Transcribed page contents
□ □ □ □

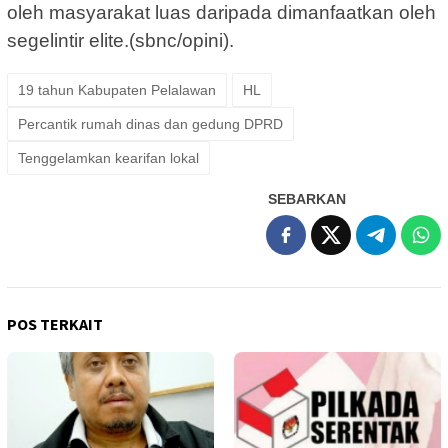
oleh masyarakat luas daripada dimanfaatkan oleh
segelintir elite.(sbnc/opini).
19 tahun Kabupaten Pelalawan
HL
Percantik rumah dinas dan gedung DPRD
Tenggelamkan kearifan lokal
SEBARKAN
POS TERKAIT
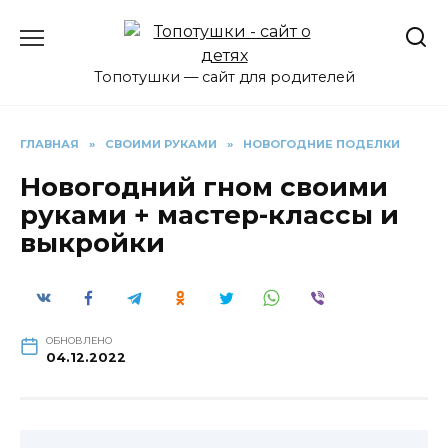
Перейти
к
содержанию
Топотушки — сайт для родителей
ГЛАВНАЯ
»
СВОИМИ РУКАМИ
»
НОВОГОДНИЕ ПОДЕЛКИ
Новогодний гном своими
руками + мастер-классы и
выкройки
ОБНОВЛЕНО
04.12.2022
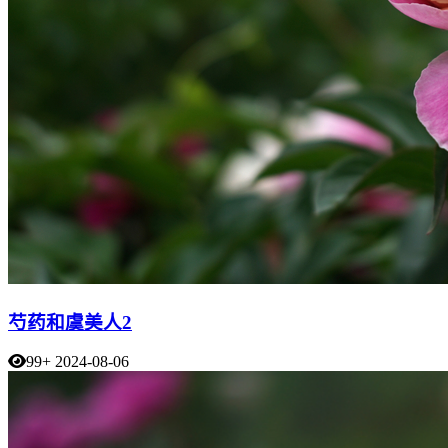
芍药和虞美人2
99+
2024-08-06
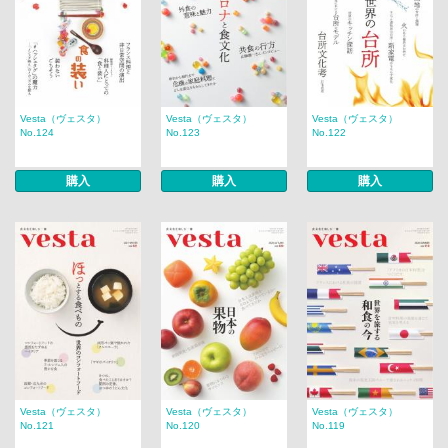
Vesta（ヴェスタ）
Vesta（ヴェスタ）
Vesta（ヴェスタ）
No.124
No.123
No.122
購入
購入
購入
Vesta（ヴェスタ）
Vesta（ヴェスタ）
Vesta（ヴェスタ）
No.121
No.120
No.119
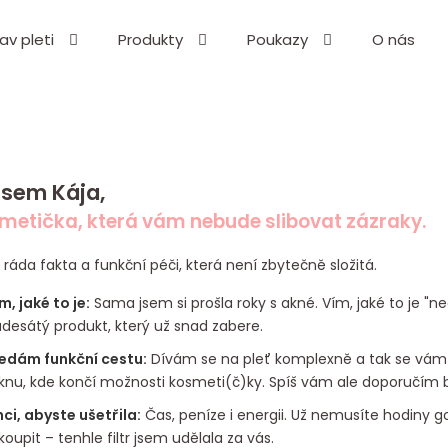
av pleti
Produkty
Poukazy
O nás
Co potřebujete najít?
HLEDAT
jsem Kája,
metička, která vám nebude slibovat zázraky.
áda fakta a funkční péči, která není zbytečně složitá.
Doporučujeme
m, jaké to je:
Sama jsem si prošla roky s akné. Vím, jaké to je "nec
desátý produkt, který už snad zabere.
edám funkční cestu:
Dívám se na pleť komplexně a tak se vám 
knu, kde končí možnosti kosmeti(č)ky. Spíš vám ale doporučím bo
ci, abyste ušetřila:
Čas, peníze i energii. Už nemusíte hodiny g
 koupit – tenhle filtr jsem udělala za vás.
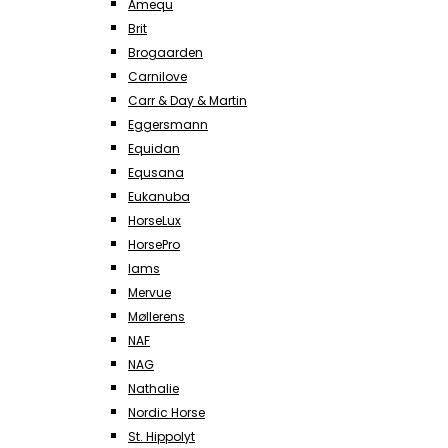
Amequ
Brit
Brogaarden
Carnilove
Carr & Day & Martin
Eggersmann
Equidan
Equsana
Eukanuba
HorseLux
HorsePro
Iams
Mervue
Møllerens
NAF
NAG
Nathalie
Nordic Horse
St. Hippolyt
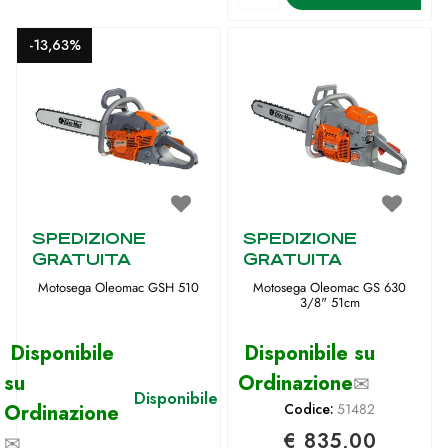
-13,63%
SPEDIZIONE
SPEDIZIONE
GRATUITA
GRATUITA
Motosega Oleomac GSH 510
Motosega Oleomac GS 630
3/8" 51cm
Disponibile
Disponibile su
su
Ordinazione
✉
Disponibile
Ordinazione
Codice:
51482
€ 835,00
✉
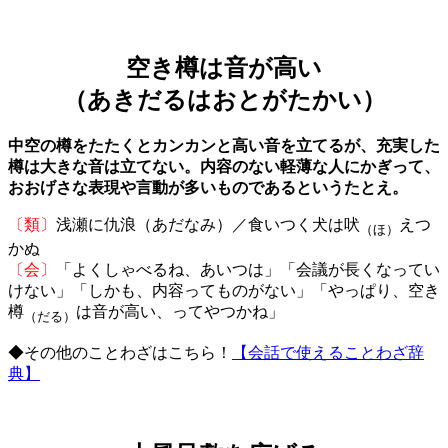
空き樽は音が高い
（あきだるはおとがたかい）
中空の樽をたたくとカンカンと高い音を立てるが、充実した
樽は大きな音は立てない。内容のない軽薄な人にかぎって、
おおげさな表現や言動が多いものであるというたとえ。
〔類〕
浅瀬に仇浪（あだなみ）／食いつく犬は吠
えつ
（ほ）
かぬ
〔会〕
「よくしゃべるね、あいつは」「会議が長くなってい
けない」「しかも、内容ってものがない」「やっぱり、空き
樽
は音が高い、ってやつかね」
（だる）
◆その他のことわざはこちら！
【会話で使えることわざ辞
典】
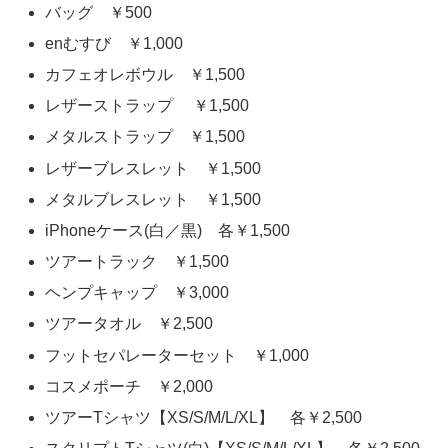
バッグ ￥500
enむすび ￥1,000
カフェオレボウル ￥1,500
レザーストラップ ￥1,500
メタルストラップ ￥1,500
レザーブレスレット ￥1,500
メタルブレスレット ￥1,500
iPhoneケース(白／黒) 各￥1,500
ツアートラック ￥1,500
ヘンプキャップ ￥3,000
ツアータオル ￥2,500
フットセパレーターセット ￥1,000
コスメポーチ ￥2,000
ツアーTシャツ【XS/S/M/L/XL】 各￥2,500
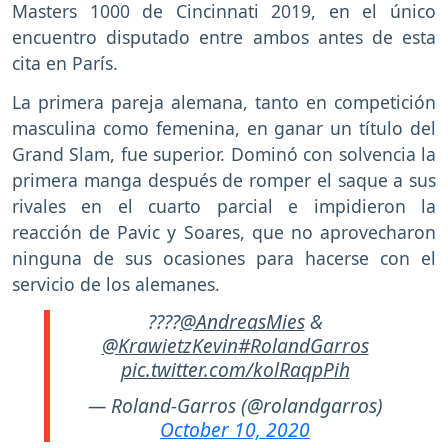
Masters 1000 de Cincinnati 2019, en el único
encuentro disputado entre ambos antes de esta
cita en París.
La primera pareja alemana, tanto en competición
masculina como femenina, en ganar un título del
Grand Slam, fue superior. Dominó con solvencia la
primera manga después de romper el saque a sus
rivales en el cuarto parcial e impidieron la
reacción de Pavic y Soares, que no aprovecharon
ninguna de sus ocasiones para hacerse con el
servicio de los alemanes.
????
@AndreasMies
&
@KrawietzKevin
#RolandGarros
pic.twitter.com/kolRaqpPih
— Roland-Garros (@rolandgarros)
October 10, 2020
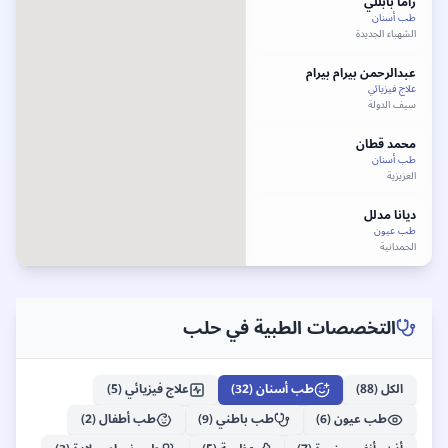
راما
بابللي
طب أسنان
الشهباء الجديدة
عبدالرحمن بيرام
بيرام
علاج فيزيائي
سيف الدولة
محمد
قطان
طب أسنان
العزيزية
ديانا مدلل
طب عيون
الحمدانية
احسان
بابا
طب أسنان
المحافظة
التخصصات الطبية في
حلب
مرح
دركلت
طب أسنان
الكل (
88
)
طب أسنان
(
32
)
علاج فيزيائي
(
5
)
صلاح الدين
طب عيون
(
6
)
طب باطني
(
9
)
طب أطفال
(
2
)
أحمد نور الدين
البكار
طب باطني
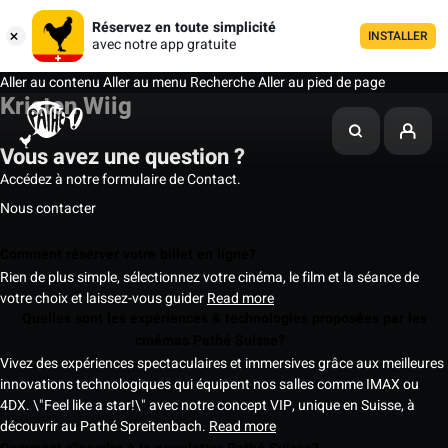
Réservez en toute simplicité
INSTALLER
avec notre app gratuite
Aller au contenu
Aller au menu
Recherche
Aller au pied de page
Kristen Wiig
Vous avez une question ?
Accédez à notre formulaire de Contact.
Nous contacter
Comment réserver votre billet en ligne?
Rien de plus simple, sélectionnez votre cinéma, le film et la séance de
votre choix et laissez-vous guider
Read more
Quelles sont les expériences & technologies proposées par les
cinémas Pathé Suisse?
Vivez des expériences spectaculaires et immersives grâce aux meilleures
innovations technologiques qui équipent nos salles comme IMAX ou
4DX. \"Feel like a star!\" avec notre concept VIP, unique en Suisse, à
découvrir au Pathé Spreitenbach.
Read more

□ □ □ □

> **About this exercise**: Reproduce the entries above without change, omitting all pictures.

> **Answer to this problem**:
oleh masyarakat luas daripada dimanfaatkan oleh
segelintir elite.(sbnc/opini).
19 tahun Kabupaten Pelalawan
HL
Percantik rumah dinas dan gedung DPRD
Tenggelamkan kearifan lokal
SEBARKAN
POS TERKAIT
Перейти
к
содержанию
Топотушки — сайт для родителей
ГЛАВНАЯ
»
СВОИМИ РУКАМИ
»
НОВОГОДНИЕ ПОДЕЛКИ
Новогодний гном своими
руками + мастер-классы и
выкройки
ОБНОВЛЕНО
04.12.2022
芍药和虞美人2
99+
2024-08-06
Vesta（ヴェスタ）
Vesta（ヴェスタ）
Vesta（ヴェスタ）
No.124
No.123
No.122
購入
購入
購入
Vesta（ヴェスタ）
Vesta（ヴェスタ）
Vesta（ヴェスタ）
No.121
No.120
No.119
av pleti
Produkty
Poukazy
O nás
Co potřebujete najít?
HLEDAT
jsem Kája,
metička, která vám nebude slibovat zázraky.
áda fakta a funkční péči, která není zbytečně složitá.
Doporučujeme
m, jaké to je:
Sama jsem si prošla roky s akné. Vím, jaké to je "nec
desátý produkt, který už snad zabere.
edám funkční cestu:
Dívám se na pleť komplexně a tak se vám 
knu, kde končí možnosti kosmeti(č)ky. Spíš vám ale doporučím bo
ci, abyste ušetřila:
Čas, peníze i energii. Už nemusíte hodiny g
 koupit – tenhle filtr jsem udělala za vás.
Amequ
Brit
Brogaarden
Carnilove
Carr & Day & Martin
Eggersmann
Equidan
Equsana
Eukanuba
HorseLux
HorsePro
Iams
Mervue
Møllerens
NAF
NAG
Nathalie
Nordic Horse
St. Hippolyt
-13,63%
SPEDIZIONE
SPEDIZIONE
GRATUITA
GRATUITA
Motosega Oleomac GSH 510
Motosega Oleomac GS 630
3/8" 51cm
Disponibile
Disponibile su
su
Ordinazione
✉
Disponibile
Ordinazione
Codice:
51482
€ 835,00
✉
空き樽は音が高い
（あきだるはおとがたかい）
中空の樽をたたくとカンカンと高い音を立てるが、充実した
樽は大きな音は立てない。内容のない軽薄な人にかぎって、
おおげさな表現や言動が多いものであるというたとえ。
〔類〕
浅瀬に仇浪（あだなみ）／食いつく犬は吠
えつ
（ほ）
かぬ
〔会〕
「よくしゃべるね、あいつは」「会議が長くなってい
けない」「しかも、内容ってものがない」「やっぱり、空き
樽
は音が高い、ってやつかね」
（だる）
◆その他のことわざはこちら！
【会話で使えることわざ辞
典】
バッグ ￥500
enむすび ￥1,000
カフェオレボウル ￥1,500
レザーストラップ ￥1,500
メタルストラップ ￥1,500
レザーブレスレット ￥1,500
メタルブレスレット ￥1,500
iPhoneケース(白／黒) 各￥1,500
ツアートラック ￥1,500
ヘンプキャップ ￥3,000
ツアータオル ￥2,500
フットセパレーターセット ￥1,000
コスメポーチ ￥2,000
ツアーTシャツ【XS/S/M/L/XL】 各￥2,500
Masters 1000 de Cincinnati 2019, en el único
encuentro disputado entre ambos antes de esta
cita en París.
La primera pareja alemana, tanto en competición
masculina como femenina, en ganar un título del
Grand Slam, fue superior. Dominó con solvencia la
primera manga después de romper el saque a sus
rivales en el cuarto parcial e impidieron la
reacción de Pavic y Soares, que no aprovecharon
ninguna de sus ocasiones para hacerse con el
servicio de los alemanes.
????
@AndreasMies
&
@KrawietzKevin
#RolandGarros
pic.twitter.com/kolRaqpPih
— Roland-Garros (@rolandgarros)
October 10, 2020
راما
بابللي
طب أسنان
الشهباء الجديدة
عبدالرحمن بيرام
بيرام
علاج فيزيائي
سيف الدولة
محمد
قطان
طب أسنان
العزيزية
ديانا مدلل
طب عيون
الحمدانية
احسان
بابا
طب أسنان
المحافظة
التخصصات الطبية في
حلب
مرح
دركلت
طب أسنان
الكل (
88
)
طب أسنان
(
32
)
علاج فيزيائي
(
5
)
صلاح الدين
طب عيون
(
6
)
طب باطني
(
9
)
طب أطفال
(
2
)
أحمد نور الدين
البكار
طب باطني
Réservez en toute simplicité
INSTALLER
avec notre app gratuite
Aller au contenu
Aller au menu
Recherche
Aller au pied de page
Kristen Wiig
Vous avez une question ?
Accédez à notre formulaire de Contact.
Nous contacter
Comment réserver votre billet en ligne?
Rien de plus simple, sélectionnez votre cinéma, le film et la séance de
votre choix et laissez-vous guider
Read more
Quelles sont les expériences & technologies proposées par les
cinémas Pathé Suisse?
Vivez des expériences spectaculaires et immersives grâce aux meilleures
innovations technologiques qui équipent nos salles comme IMAX ou
4DX. \"Feel like a star!\" avec notre concept VIP, unique en Suisse, à
découvrir au Pathé Spreitenbach.
Read more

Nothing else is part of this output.